You can get away with this with std::shared_ptr, but that's because those are shared pointers. You can have two objects that reference the same pointer, so the conversion from a std::shared_ptr<T> to shared_ptr<const T> doesn't hurt (beyond bumping the reference count). There is no such thing as a shared_vector.
std::unique_ptr works too because they can only be moved from, not copied.
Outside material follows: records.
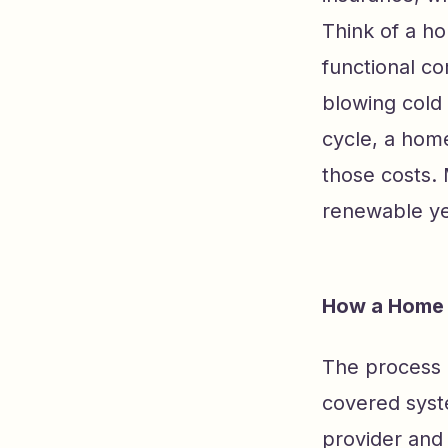
Think of a ho
functional c
blowing cold 
cycle, a hom
those costs. 
renewable yea
How a Home 
The process 
covered syst
provider and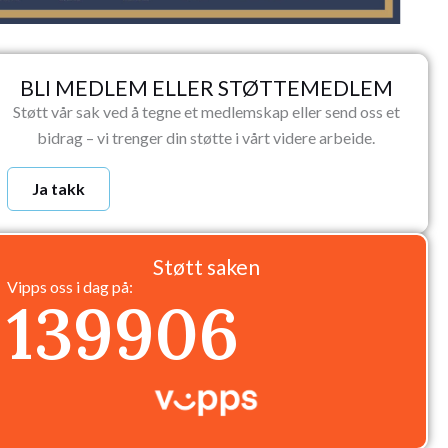
BLI MEDLEM ELLER STØTTEMEDLEM
Støtt vår sak ved å tegne et medlemskap eller send oss et
bidrag – vi trenger din støtte i vårt videre arbeide.
Ja takk
Støtt saken
Vipps oss i dag på:
139906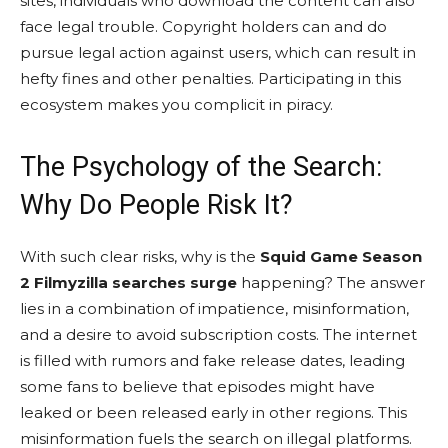
sites, individuals who download the content can also
face legal trouble. Copyright holders can and do
pursue legal action against users, which can result in
hefty fines and other penalties. Participating in this
ecosystem makes you complicit in piracy.
The Psychology of the Search:
Why Do People Risk It?
With such clear risks, why is the
Squid Game Season
2 Filmyzilla searches surge
happening? The answer
lies in a combination of impatience, misinformation,
and a desire to avoid subscription costs. The internet
is filled with rumors and fake release dates, leading
some fans to believe that episodes might have
leaked or been released early in other regions. This
misinformation fuels the search on illegal platforms.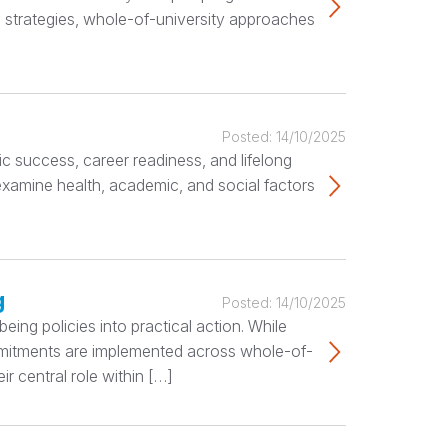
 strategies, whole-of-university approaches
Posted:
14/10/2025
c success, career readiness, and lifelong
 examine health, academic, and social factors
g
Posted:
14/10/2025
ing policies into practical action. While
ommitments are implemented across whole-of-
r central role within […]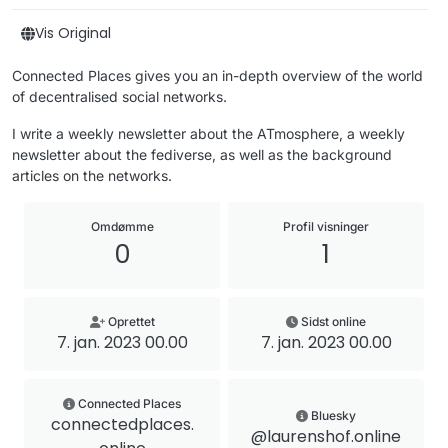
Vis Original
Connected Places gives you an in-depth overview of the world
of decentralised social networks.
I write a weekly newsletter about the ATmosphere, a weekly
newsletter about the fediverse, as well as the background
articles on the networks.
Omdømme
Profil visninger
0
1
Oprettet
Sidst online
7. jan. 2023 00.00
7. jan. 2023 00.00
Connected Places
Bluesky
connectedplaces.
@laurenshof.online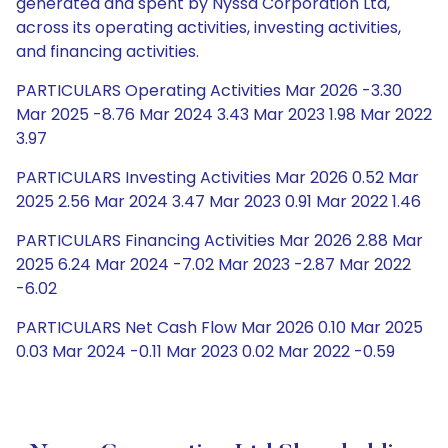
generated and spent by Nyssa Corporation Ltd,
across its operating activities, investing activities,
and financing activities.
PARTICULARS Operating Activities Mar 2026 -3.30
Mar 2025 -8.76 Mar 2024 3.43 Mar 2023 1.98 Mar 2022
3.97
PARTICULARS Investing Activities Mar 2026 0.52 Mar
2025 2.56 Mar 2024 3.47 Mar 2023 0.91 Mar 2022 1.46
PARTICULARS Financing Activities Mar 2026 2.88 Mar
2025 6.24 Mar 2024 -7.02 Mar 2023 -2.87 Mar 2022
-6.02
PARTICULARS Net Cash Flow Mar 2026 0.10 Mar 2025
0.03 Mar 2024 -0.11 Mar 2023 0.02 Mar 2022 -0.59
Therefore, only one of them will ever have the pointer.
So what you're asking for is simply not possible.
You are correct, it is not possible to have a vector of const int primarily because the elements will not assignable (requirements for the type of the element contained in the vector).
If you want a function that only modifies the elements of a vector but not add elements to the vector itself, this is primarily what STL does for you -- have functions that are agnostic about which container a sequence of elements is contained in. The function simply takes a pair of iterators and does its thing for that sequence, completely oblivious to the fact that they are contained in a vector.
Look up "insert iterators" for getting to know about how to insert something into a container without needing to know what the elements are. E.g., back_inserter takes a container and all that it cares for is to know that the container has a member function called "push_back".